Our retrospective review has several limitations. While 240 patients are a substantial experience, it may not be an adequate sample size to detect subtle differences in survival among the treatment strategies. Also, out-of-state patients were challenging to track longitudinally, as evidenced by a median follow up of 2.2 years. Patients selected for surgery likely represented patients with favorable physiologic and functional profiles, and we have not included patients who received chemoradiation with the intention of resection, but never went on to surgery, nor patients who were down-staged to a lobectomy, or bilobectomy or sleeve resection following induction therapy. Twelve patients had induction therapy for N2 disease but did not have that station sampled at the time of surgery. Some of the operative reports suggested a particular lymph node basin was surveyed but no lymph nodes were found following induction therapy, but this was not recorded as a nodal response, given the lack of pathologic tissue confirmation. An additional consideration are patients who underwent pneumonectomy prior to any systemic therapy due to concerns related to hemoptysis or post-obstructive pneumonia, which may have negatively affected survival data and perioperative morbidity and mortality data in the upfront surgery group.
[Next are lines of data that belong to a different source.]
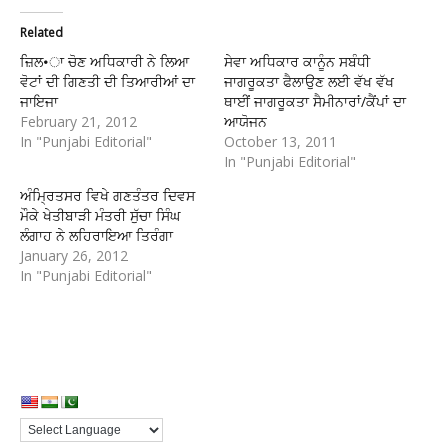
Related
ਜ਼ਿਲ•ਾ ਚੋਣ ਅਧਿਕਾਰੀ ਨੇ ਲਿਆ
ਸੇਵਾ ਅਧਿਕਾਰ ਕਾਨੂੰਨ ਸਬੰਧੀ
ਵੋਟਾਂ ਦੀ ਗਿਣਤੀ ਦੀ ਤਿਆਰੀਆਂ ਦਾ
ਜਾਗਰੂਕਤਾ ਫੈਲਾਉਣ ਲਈ ਵੱਖ ਵੱਖ
ਜਾਇਜਾ
ਥਾਈਂ ਜਾਗਰੂਕਤਾ ਸੈਮੀਨਾਰਾਂ/ਕੈਂਪਾਂ ਦਾ
February 21, 2012
ਆਯੋਜਨ
In "Punjabi Editorial"
October 13, 2011
In "Punjabi Editorial"
ਅੰਮ੍ਰਿਤਸਰ ਵਿਖੇ ਗਣਤੰਤਰ ਦਿਵਸ
ਮੌਕੇ ਖੇਤੀਬਾੜੀ ਮੰਤਰੀ ਸੁੱਚਾ ਸਿੰਘ
ਲੰਗਾਹ ਨੇ ਲਹਿਰਾਇਆ ਤਿਰੰਗਾ
January 26, 2012
In "Punjabi Editorial"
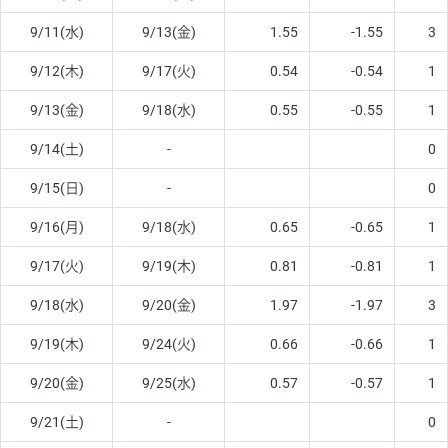
9/11(水)
9/13(金)
1.55
-1.55
3
9/12(木)
9/17(火)
0.54
-0.54
1
9/13(金)
9/18(水)
0.55
-0.55
1
9/14(土)
-
0
9/15(日)
-
0
9/16(月)
9/18(水)
0.65
-0.65
1
9/17(火)
9/19(木)
0.81
-0.81
1
9/18(水)
9/20(金)
1.97
-1.97
3
9/19(木)
9/24(火)
0.66
-0.66
1
9/20(金)
9/25(水)
0.57
-0.57
1
9/21(土)
-
0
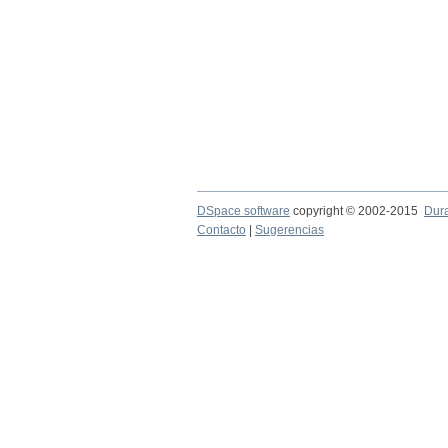
DSpace software
copyright © 2002-2015
Dur
Contacto
|
Sugerencias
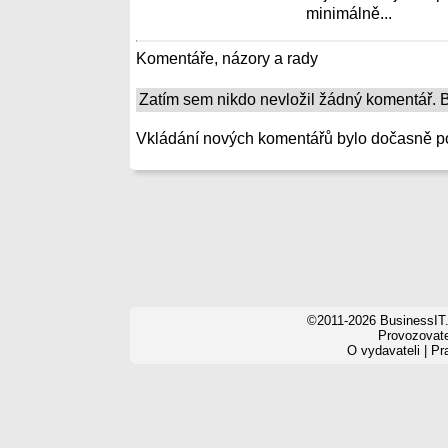
minimálně...
Komentáře, názory a rady
Zatím sem nikdo nevložil žádný komentář. Bu
Vkládání nových komentářů bylo dočasně p
©2011-2026 BusinessIT.
Provozovatel
O vydavateli
|
Pr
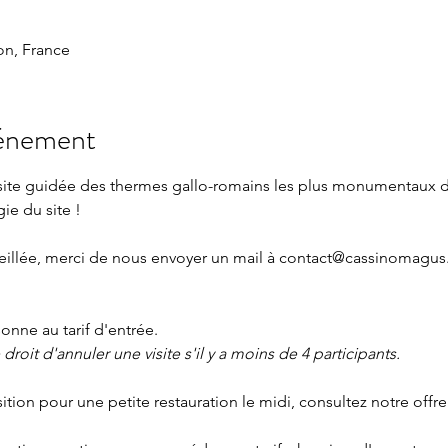
n, France
vénement
isite guidée des thermes gallo-romains les plus monumentaux 
gie du site !
eillée, merci de nous envoyer un mail à 
contact@cassinomagus.
nne au tarif d'entrée.
roit d'annuler une visite s'il y a moins de 4 participants.
sition pour une petite restauration le midi, consultez notre offre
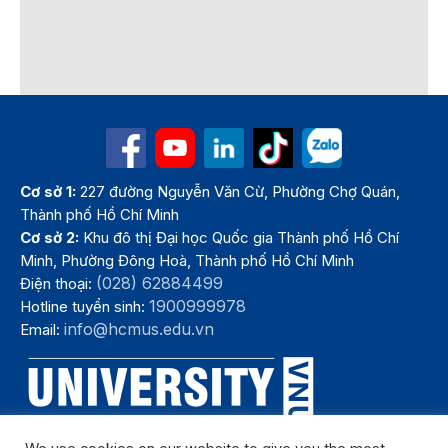
Cơ sở 1:
227 đường Nguyễn Văn Cừ, Phường Chợ Quán,
Thành phố Hồ Chí Minh
Cơ sở 2:
Khu đô thị Đại học Quốc gia Thành phố Hồ Chí
Minh, Phường Đông Hoà, Thành phố Hồ Chí Minh
(028) 62884499
Điện thoại:
1900999978
Hotline tuyển sinh:
info@hcmus.edu.vn
Email:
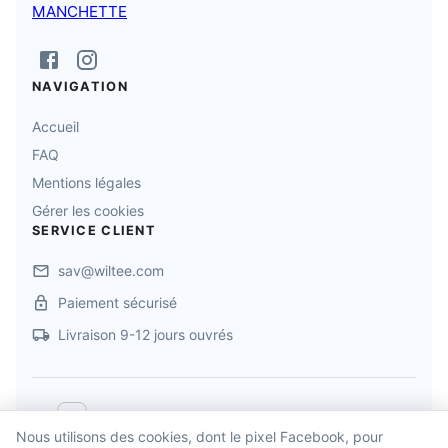
NAVIGATION
Accueil
FAQ
Mentions légales
Gérer les cookies
SERVICE CLIENT
sav@wiltee.com
Paiement sécurisé
Livraison 9-12 jours ouvrés
©
2026
FRENCH MANCHETTE
. Tous droits réservés
Nous utilisons des cookies, dont le pixel Facebook, pour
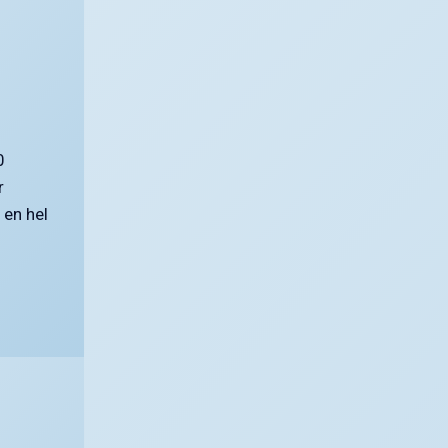
0
r
 en hel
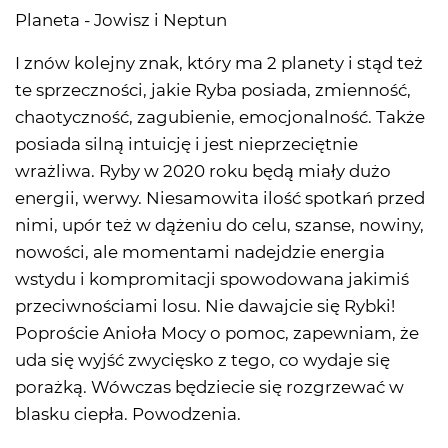
Planeta - Jowisz i Neptun
I znów kolejny znak, który ma 2 planety i stąd też
te sprzeczności, jakie Ryba posiada, zmienność,
chaotyczność, zagubienie, emocjonalność. Także
posiada silną intuicję i jest nieprzeciętnie
wrażliwa. Ryby w 2020 roku będą miały dużo
energii, werwy. Niesamowita ilość spotkań przed
nimi, upór też w dążeniu do celu, szanse, nowiny,
nowości, ale momentami nadejdzie energia
wstydu i kompromitacji spowodowana jakimiś
przeciwnościami losu. Nie dawajcie się Rybki!
Poproście Anioła Mocy o pomoc, zapewniam, że
uda się wyjść zwycięsko z tego, co wydaje się
porażką. Wówczas będziecie się rozgrzewać w
blasku ciepła. Powodzenia.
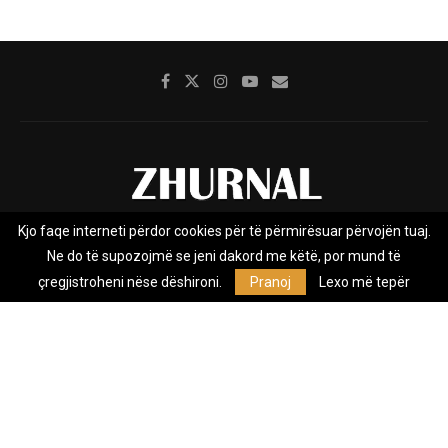
Kjo faqe interneti përdor cookies për të përmirësuar përvojën tuaj.
Rreth nesh
Impresumi
Marketing
Kontakt
Ne do të supozojmë se jeni dakord me këtë, por mund të
Privacy Policy
çregjistroheni nëse dëshironi.
Pranoj
Lexo më tepër
Zhurnal.mk është Agjenci e Lajmeve e pavarur, e themeluar në vitin
2009, që e mbulon Maqedoninë, Kosovën, Shqipërinë edhe lajmet
nga bota.
@2026 - All Right Reserved. Designed and Developed by
Anet.Com.Mk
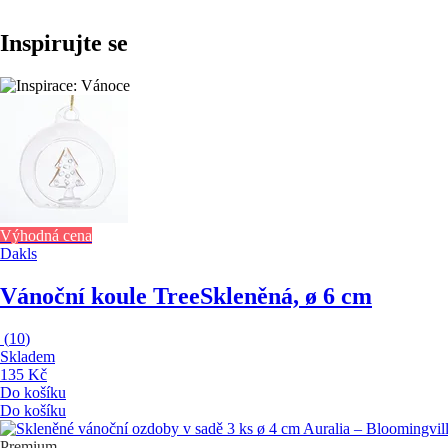
Inspirujte se
Výhodná cena
Dakls
Vánoční koule Tree
Skleněná, ø 6 cm
(
10
)
Skladem
135 Kč
Do košíku
Do košíku
Premium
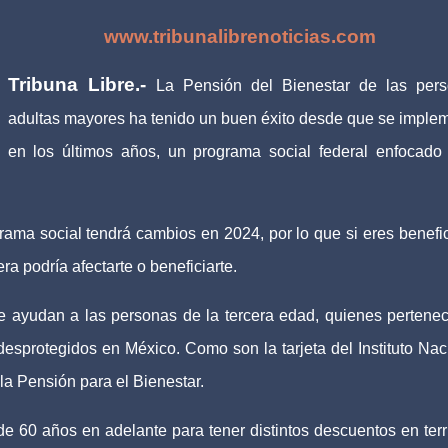
www.tribunalibrenoticias.com
Tribuna Libre.-
La Pensión del Bienestar de las per
adultas mayores ha tenido un buen éxito desde que se imple
en los últimos años, un programa social federal enfocado
ama social tendrá cambios en 2024, por lo que si eres benefic
a podría afectarte o beneficiarte.
e ayudan a las personas de la tercera edad, quienes pertene
esprotegidos en México. Como son la tarjeta del Instituto Nac
a Pensión para el Bienestar.
 60 años en adelante para tener distintos descuentos en terri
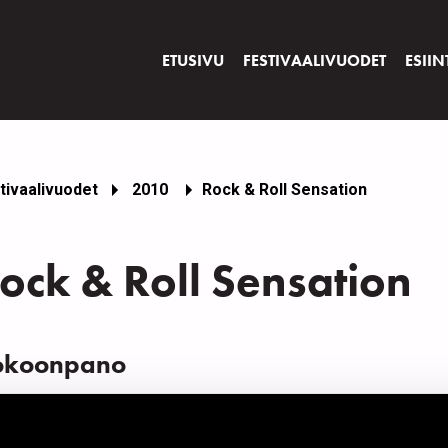
ETUSIVU
FESTIVAALIVUODET
ESIIN
tivaalivuodet
2010
Rock & Roll Sensation
ock & Roll Sensation
okoonpano
IMI
INS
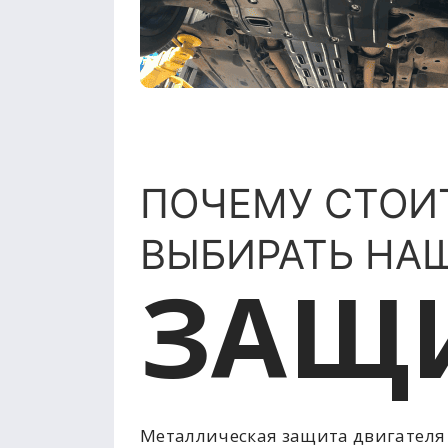
ПОЧЕМУ СТОИ
ВЫБИРАТЬ НА
ЗАЩ
Металлическая защита двигателя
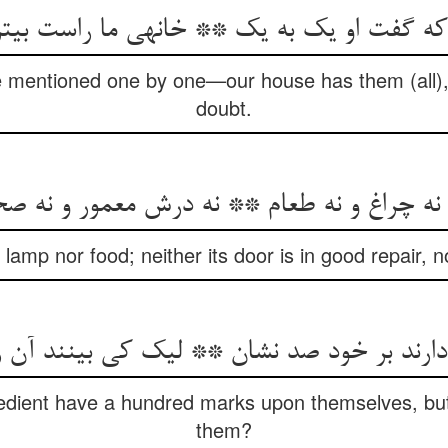
 که گفت او یک به یک ** خانه‏ی ما راست بی‏ت
mentioned one by one—our house has them (all), 
doubt.
ه چراغ و نه طعام ** نه درش معمور و نه صحن
 lamp nor food; neither its door is in good repair, nor
ارند بر خود صد نشان ** لیک کی بینند آن را
obedient have a hundred marks upon themselves, bu
them?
Pneumonectomy can be safely performed following induction chemoradiation for NSCLC, achieving morbidity and mortality rates comparable to national standards without chemoradiation. There was a survival benefit to induction therapy prior to pneumonectomy for patients with N2 disease, though cohort size was small. Though 34.8% of patients exhibited a complete pathologic nodal response on final pathology in response to induction therapy, this did not confer a measurable survival benefit at 5 years.
Pneumonectomy continues to be a valid treatment strategy for patients with NSCLC and our study suggests it continues to play a role in multimodality therapy.
Conflicts of Interest: The authors have no conflicts of interest to declare.
Ethical Statement: The study was approved by institutional ethics board of Partners Healthcare (No. 2006P002482). Individual patient consent was waived for this retrospective study.